WHAT IS NEEDED:
Repeat the data in full and exactly. Leave the pictures out.

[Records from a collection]
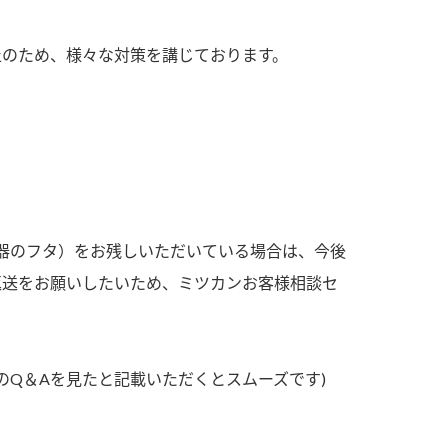
す。
活動を行っ
止のため、様々な対策を講じております。
MIM（ミツカンミュ
各部門が
ージアム）
いること
スープ
中華
クイック調味料
レモン果汁
ふりか
ミツカンの酢づくりの
「未来ビジ
歴史などが学べる体験
実現に向け
型博物館です。
取り組みを
す。
キッザニア東京「ぽ
納豆
容器のフタ）をお残しいただいている場合は、今後
ん酢工房」
返送をお願いしたいため、ミツカンお客様相談セ
味ぽんやお酢について
楽しく学べるパビリオ
ンです。
Q＆Aを見たと記載いただくとスムーズです)
ibee（ファイビ
くらしプラ酢
カンタン酢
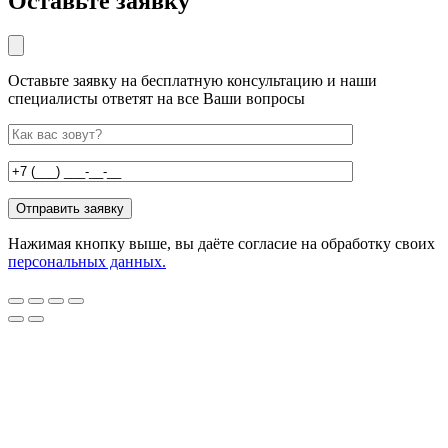
Оставьте заявку
Оставьте заявку на бесплатную консультацию и наши
специалисты ответят на все Ваши вопросы
Нажимая кнопку выше, вы даёте согласие на обработку своих
персональных данных.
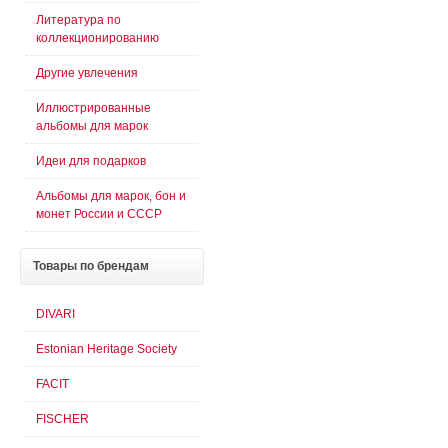
Литература по
коллекционированию
Другие увлечения
Иллюстрированные
альбомы для марок
Идеи для подарков
Альбомы для марок, бон и
монет России и СССР
Товары
по брендам
DIVARI
Estonian Heritage Society
FACIT
FISCHER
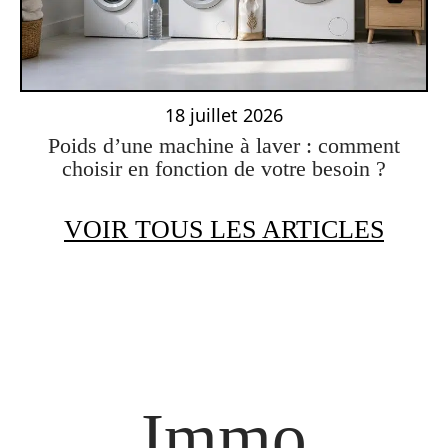
18 juillet 2026
Poids d’une machine à laver : comment
choisir en fonction de votre besoin ?
VOIR TOUS LES ARTICLES
Immo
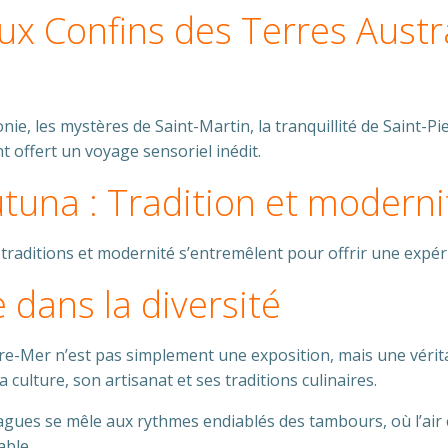
x Confins des Terres Austra
ie, les mystères de Saint-Martin, la tranquillité de Saint-Pi
t offert un voyage sensoriel inédit.
utuna : Tradition et moderni
 traditions et modernité s’entremêlent pour offrir une expé
 dans la diversité
utre-Mer n’est pas simplement une exposition, mais une véri
culture, son artisanat et ses traditions culinaires.
agues se mêle aux rythmes endiablés des tambours, où l’air 
able.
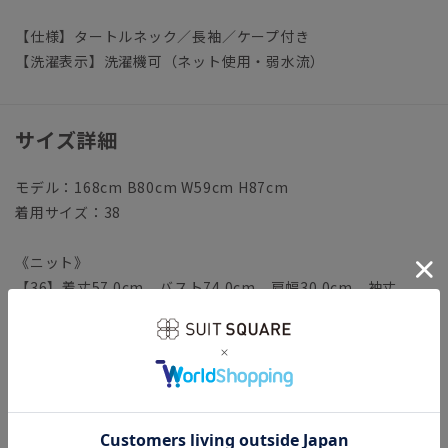
【仕様】タートルネック／長袖／ケープ付き
【洗濯表示】洗濯機可（ネット使用・弱水流）
サイズ詳細
モデル：168cm B80cm W59cm H87cm
着用サイズ：38
《ニット》
【36】着丈57.0cm バスト74.0cm 肩幅30.0cm 袖丈
62.0cm
【38】着丈60.0cm バスト78.0cm 肩幅31.0cm 袖丈
63.0cm
《ケープ》
【36】着丈49.0cm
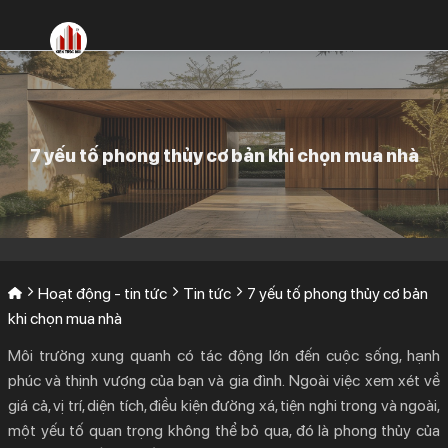
Bỏ
qua
nội
dung
7 yếu tố phong thủy cơ bản khi chọn mua nhà
Hoạt động - tin tức
Tin tức
7 yếu tố phong thủy cơ bản
khi chọn mua nhà
Môi trường xung quanh có tác động lớn đến cuộc sống, hạnh
phúc và thịnh vượng của bạn và gia đình.
Ngoài việc xem xét về
giá cả, vị trí, diện tích, điều kiện đường xá, tiện nghi trong và ngoài,
một yếu tố quan trọng không thể bỏ qua, đó là phong thủy của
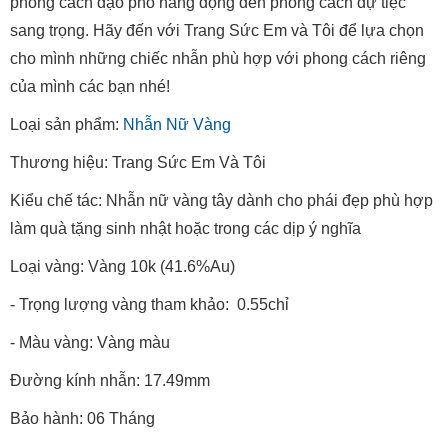
phong cách dạo phố năng động đến phong cách dự tiệc
sang trọng. Hãy đến với Trang Sức Em và Tôi để lựa chọn
cho mình những chiếc nhẫn phù hợp với phong cách riêng
của mình các bạn nhé!
Loại sản phẩm:
Nhẫn Nữ Vàng
Thương hiệu: Trang Sức Em Và Tôi
Kiểu chế tác: Nhẫn nữ vàng tây dành cho phái đẹp phù hợp
làm quà tặng sinh nhật hoặc trong các dịp ý nghĩa
Loại vàng: Vàng 10k (41.6%Au)
- Trọng lượng vàng tham khảo: 0.55chỉ
- Màu vàng: Vàng màu
Đường kính nhẫn: 17.49mm
Bảo hành: 06 Tháng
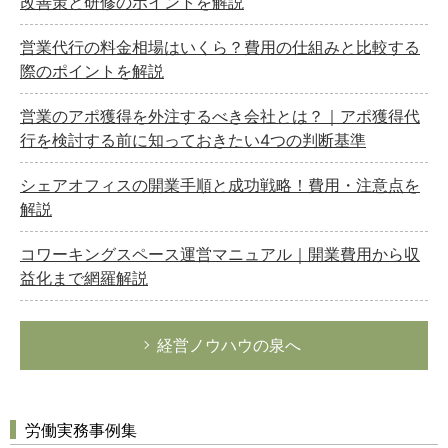
改善策と研修のポイントを解説
営業代行の料金相場はいくら？費用の仕組みと比較する
際のポイントを解説
営業のアポ獲得を外注するべき会社とは？｜アポ獲得代
行を検討する前に知っておきたい4つの判断基準
シェアオフィスの開業手順と成功戦略！費用・注意点を
解説
コワーキングスペース運営マニュアル｜開業費用から収
益化まで網羅解説
経営ノウハウの泉へ
労働実務事例集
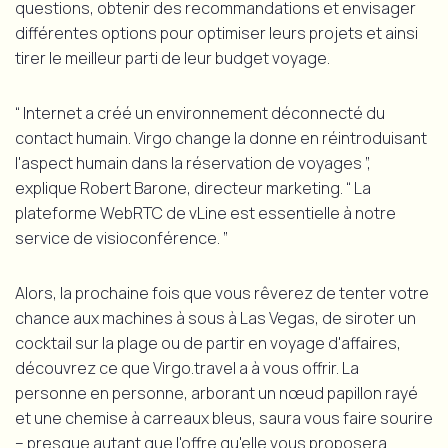
questions, obtenir des recommandations et envisager
différentes options pour optimiser leurs projets et ainsi
tirer le meilleur parti de leur budget voyage.
“ Internet a créé un environnement déconnecté du
contact humain. Virgo change la donne en réintroduisant
l'aspect humain dans la réservation de voyages ”,
explique Robert Barone, directeur marketing. “ La
plateforme WebRTC de vLine est essentielle à notre
service de visioconférence. ”
Alors, la prochaine fois que vous rêverez de tenter votre
chance aux machines à sous à Las Vegas, de siroter un
cocktail sur la plage ou de partir en voyage d'affaires,
découvrez ce que Virgo.travel a à vous offrir. La
personne en personne, arborant un nœud papillon rayé
et une chemise à carreaux bleus, saura vous faire sourire
– presque autant que l'offre qu'elle vous proposera.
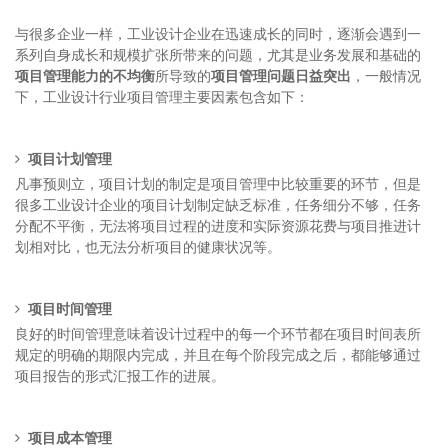
与很多企业一样，工业设计企业在迅速成长的同时，逐渐会遇到一
系列自身成长和规模扩张所带来的问题，尤其是业务发展和基础的
项目管理能力的不均衡
所导致的
项目管理问题日益突出
，一般情况
下，工业设计行业项目管理主要因素包含如下：
项目计划管理
凡事预则立，项目计划的制定是项目管理中比较重要的环节，但是
很多工业设计企业的项目计划制定缺乏标准，任务细分不够，任务
分配不平衡，无法将项目过程的进度和实际资源花费与项目推进计
划相对比，也无法分析项目的健康状况等。
项目时间管理
良好的时间管理意味着设计过程中的每一个环节都在项目时间表所
规定的明确的期限内完成，并且在每个阶段完成之后，都能够通过
项目报告的形式汇报工作的进展。
项目成本管理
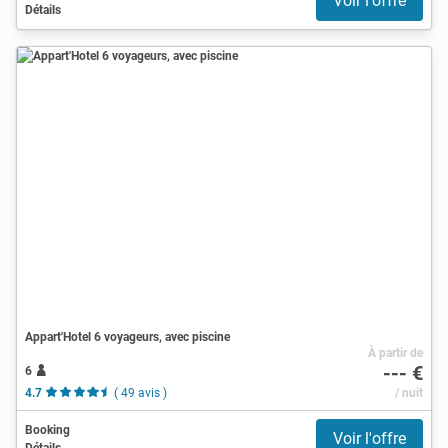
Voir l'offre
Détails
Appart'Hotel 6 voyageurs, avec piscine
À partir de
--- €
6
4.7
( 49 avis )
/ nuit
Booking
Voir l'offre
Détails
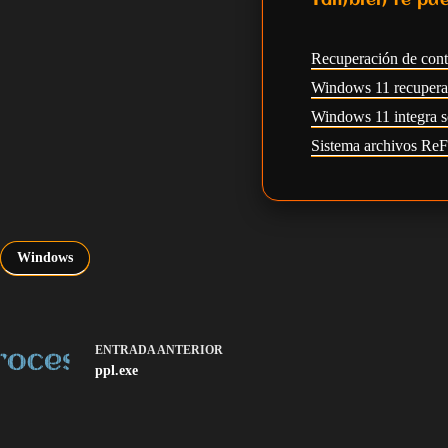
También te pue
Recuperación de con
Windows 11 recupera l
Windows 11 integra s
Sistema archivos Re
Windows
ENTRADA
ANTERIOR
ppl.exe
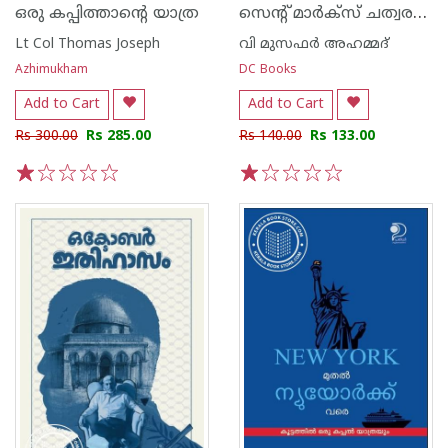
സെൻ്റ് മാർക്‌സ്‌ ചത്വരത്തിലെ ഒഴിഞ്ഞ ഇരിപ്പിടങ്ങൾ
ഒരു കപ്പിത്താന്റെ യാത്ര
Lt Col Thomas Joseph
വി മുസഫര്‍ അഹമ്മദ്‌
Azhimukham
DC Books
Add to Cart
Add to Cart
Rs 300.00
Rs 285.00
Rs 140.00
Rs 133.00
1
2
3
4
5
1
2
3
4
5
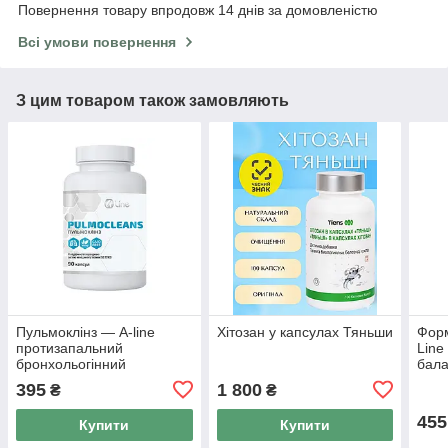
Повернення товару впродовж 14 днів за домовленістю
Всі умови повернення
З цим товаром також замовляють
Пульмоклінз — A-line
Хітозан у капсулах Тяньши
Форм
протизапальний
Line
бронхольогінний
бала
фітокомплекс 90 капсул
горм
395
1 800
₴
₴
Лай
455
Купити
Купити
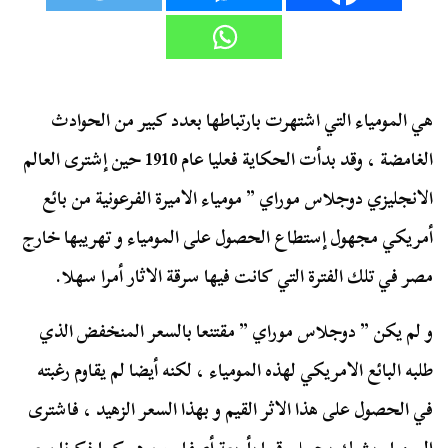
هي المومياء التي اشتهرت بارتباطها بعدد كبير من الحوادث
الغامضة ، وقد بدأت الحكاية فعليا عام 1910 حين إشترى العالم
الانجليزي دوجلاس موراي ” مومياء الاميرة الفرعونية من بائع
أمريكي مجهول إستطاع الحصول على المومياء و تهريبها خارج
مصر في تلك الفترة التي كانت فيها سرقة الاثار أمرا سهلا.
و لم يكن ” دوجلاس موراي ” مقتنعا بالسعر المنخفض الذي
طلبه البائع الامريكي لهذه المومياء ، لكنه أيضا لم يقاوم رغبته
في الحصول على هذا الاثر القيم و بهذا السعر الزهيد ، فاشترى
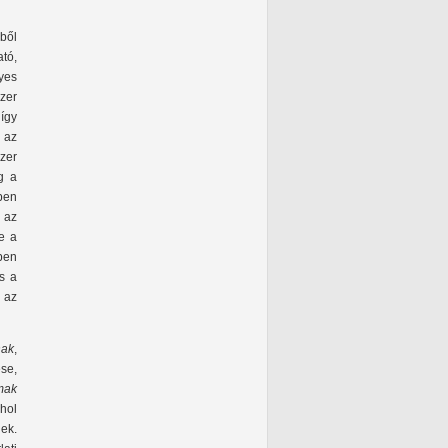
ből
tó,
yes
zer
 így
 az
zer
g a
ben
 az
e a
vben
s a
 az
nak
,
se,
mak
hol
ek.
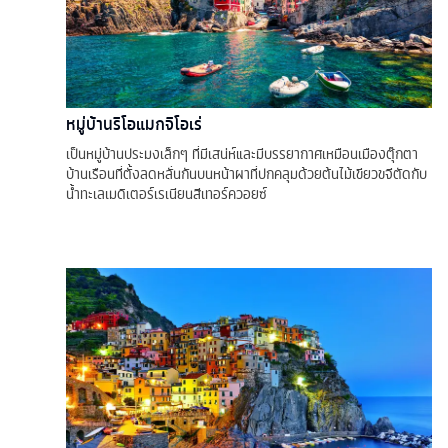
หมู่บ้านริโอแมกจิโอเร่
เป็นหมู่บ้านประมงเล็กๆ ที่มีเสน่ห์และมีบรรยากาศเหมือนเมืองตุ๊กตา
บ้านเรือนที่ตั้งลดหลั่นกันบนหน้าผาที่ปกคลุมด้วยต้นไม้เขียวขจีตัดกับ
นํ้าทะเลเมดิเตอร์เรเนียนสีเทอร์ควอยซ์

OUTPUT BELOW:
す。
活動を行っ
止のため、様々な対策を講じております。
MIM（ミツカンミュ
各部門が
ージアム）
いること
スープ
中華
クイック調味料
レモン果汁
ふりか
ミツカンの酢づくりの
「未来ビジ
歴史などが学べる体験
実現に向け
型博物館です。
取り組みを
す。
キッザニア東京「ぽ
納豆
容器のフタ）をお残しいただいている場合は、今後
ん酢工房」
返送をお願いしたいため、ミツカンお客様相談セ
味ぽんやお酢について
楽しく学べるパビリオ
ンです。
Q＆Aを見たと記載いただくとスムーズです)
ibee（ファイビ
くらしプラ酢
カンタン酢
Оставьте заявку
Оставьте заявку на бесплатную консультацию и наши
специалисты ответят на все Ваши вопросы
Нажимая кнопку выше, вы даёте согласие на обработку своих
персональных данных.
Литература по
коллекционированию
Другие увлечения
Иллюстрированные
альбомы для марок
Идеи для подарков
Альбомы для марок, бон и
монет России и СССР
Товары
по брендам
DIVARI
Estonian Heritage Society
FACIT
FISCHER
18 juillet 2026
Poids d’une machine à laver : comment
choisir en fonction de votre besoin ?
VOIR TOUS LES ARTICLES
Immo
x Confins des Terres Austra
ie, les mystères de Saint-Martin, la tranquillité de Saint-Pi
t offert un voyage sensoriel inédit.
utuna : Tradition et moderni
 traditions et modernité s’entremêlent pour offrir une expé
 dans la diversité
utre-Mer n’est pas simplement une exposition, mais une véri
culture, son artisanat et ses traditions culinaires.
agues se mêle aux rythmes endiablés des tambours, où l’air 
able.
【仕様】タートルネック／長袖／ケープ付き
【洗濯表示】洗濯機可（ネット使用・弱水流）
サイズ詳細
モデル：168cm B80cm W59cm H87cm
着用サイズ：38
《ニット》
【36】着丈57.0cm バスト74.0cm 肩幅30.0cm 袖丈
62.0cm
【38】着丈60.0cm バスト78.0cm 肩幅31.0cm 袖丈
63.0cm
《ケープ》
【36】着丈49.0cm
Bỏ
qua
nội
dung
7 yếu tố phong thủy cơ bản khi chọn mua nhà
Hoạt động - tin tức
Tin tức
7 yếu tố phong thủy cơ bản
khi chọn mua nhà
Môi trường xung quanh có tác động lớn đến cuộc sống, hạnh
phúc và thịnh vượng của bạn và gia đình.
Ngoài việc xem xét về
giá cả, vị trí, diện tích, điều kiện đường xá, tiện nghi trong và ngoài,
một yếu tố quan trọng không thể bỏ qua, đó là phong thủy của
phong cách dạo phố năng động đến phong cách dự tiệc
sang trọng. Hãy đến với Trang Sức Em và Tôi để lựa chọn
cho mình những chiếc nhẫn phù hợp với phong cách riêng
của mình các bạn nhé!
Loại sản phẩm:
Nhẫn Nữ Vàng
Thương hiệu: Trang Sức Em Và Tôi
Kiểu chế tác: Nhẫn nữ vàng tây dành cho phái đẹp phù hợp
làm quà tặng sinh nhật hoặc trong các dịp ý nghĩa
Loại vàng: Vàng 10k (41.6%Au)
- Trọng lượng vàng tham khảo: 0.55chỉ
- Màu vàng: Vàng màu
Đường kính nhẫn: 17.49mm
Bảo hành: 06 Tháng
改善策と研修のポイントを解説
営業代行の料金相場はいくら？費用の仕組みと比較する
際のポイントを解説
営業のアポ獲得を外注するべき会社とは？｜アポ獲得代
行を検討する前に知っておきたい4つの判断基準
シェアオフィスの開業手順と成功戦略！費用・注意点を
解説
コワーキングスペース運営マニュアル｜開業費用から収
益化まで網羅解説
経営ノウハウの泉へ
労働実務事例集
questions, obtenir des recommandations et envisager
différentes options pour optimiser leurs projets et ainsi
tirer le meilleur parti de leur budget voyage.
“ Internet a créé un environnement déconnecté du
contact humain. Virgo change la donne en réintroduisant
l'aspect humain dans la réservation de voyages ”,
explique Robert Barone, directeur marketing. “ La
plateforme WebRTC de vLine est essentielle à notre
service de visioconférence. ”
Alors, la prochaine fois que vous rêverez de tenter votre
chance aux machines à sous à Las Vegas, de siroter un
cocktail sur la plage ou de partir en voyage d'affaires,
découvrez ce que Virgo.travel a à vous offrir. La
personne en personne, arborant un nœud papillon rayé
et une chemise à carreaux bleus, saura vous faire sourire
– presque autant que l'offre qu'elle vous proposera.
与很多企业一样，工业设计企业在迅速成长的同时，逐渐会遇到一
系列自身成长和规模扩张所带来的问题，尤其是业务发展和基础的
项目管理能力的不均衡
所导致的
项目管理问题日益突出
，一般情况
下，工业设计行业项目管理主要因素包含如下：
项目计划管理
凡事预则立，项目计划的制定是项目管理中比较重要的环节，但是
很多工业设计企业的项目计划制定缺乏标准，任务细分不够，任务
分配不平衡，无法将项目过程的进度和实际资源花费与项目推进计
划相对比，也无法分析项目的健康状况等。
项目时间管理
良好的时间管理意味着设计过程中的每一个环节都在项目时间表所
规定的明确的期限内完成，并且在每个阶段完成之后，都能够通过
项目报告的形式汇报工作的进展。
项目成本管理
Voir l'offre
Détails
Appart'Hotel 6 voyageurs, avec piscine
À partir de
--- €
6
4.7
( 49 avis )
/ nuit
Booking
Voir l'offre
Détails
También te pue
Recuperación de con
Windows 11 recupera l
Windows 11 integra s
Sistema archivos Re
Windows
ENTRADA
ANTERIOR
ppl.exe
സെൻ്റ് മാർക്‌സ്‌ ചത്വരത്തിലെ ഒഴിഞ്ഞ ഇരിപ്പിടങ്ങൾ
ഒരു കപ്പിത്താന്റെ യാത്ര
Lt Col Thomas Joseph
വി മുസഫര്‍ അഹമ്മദ്‌
Azhimukham
DC Books
Add to Cart
Add to Cart
Rs 300.00
Rs 285.00
Rs 140.00
Rs 133.00
1
2
3
4
5
1
2
3
4
5
Повернення товару впродовж 14 днів за домовленістю
Всі умови повернення
З цим товаром також замовляють
Пульмоклінз — A-line
Хітозан у капсулах Тяньши
Форм
протизапальний
Line
бронхольогінний
бала
фітокомплекс 90 капсул
горм
395
1 800
₴
₴
Лай
455
Купити
Купити
هي المومياء التي اشتهرت بارتباطها بعدد كبير من الحوادث
الغامضة ، وقد بدأت الحكاية فعليا عام 1910 حين إشترى العالم
الانجليزي دوجلاس موراي ” مومياء الاميرة الفرعونية من بائع
أمريكي مجهول إستطاع الحصول على المومياء و تهريبها خارج
مصر في تلك الفترة التي كانت فيها سرقة الاثار أمرا سهلا.
و لم يكن ” دوجلاس موراي ” مقتنعا بالسعر المنخفض الذي
طلبه البائع الامريكي لهذه المومياء ، لكنه أيضا لم يقاوم رغبته
في الحصول على هذا الاثر القيم و بهذا السعر الزهيد ، فاشترى
ből
tó,
yes
zer
 így
 az
zer
g a
ben
 az
e a
vben
s a
 az
nak
,
se,
mak
hol
ek.
หมู่บ้านริโอแมกจิโอเร่
เป็นหมู่บ้านประมงเล็กๆ ที่มีเสน่ห์และมีบรรยากาศเหมือนเมืองตุ๊กตา
บ้านเรือนที่ตั้งลดหลั่นกันบนหน้าผาที่ปกคลุมด้วยต้นไม้เขียวขจีตัดกับ
นํ้าทะเลเมดิเตอร์เรเนียนสีเทอร์ควอยซ์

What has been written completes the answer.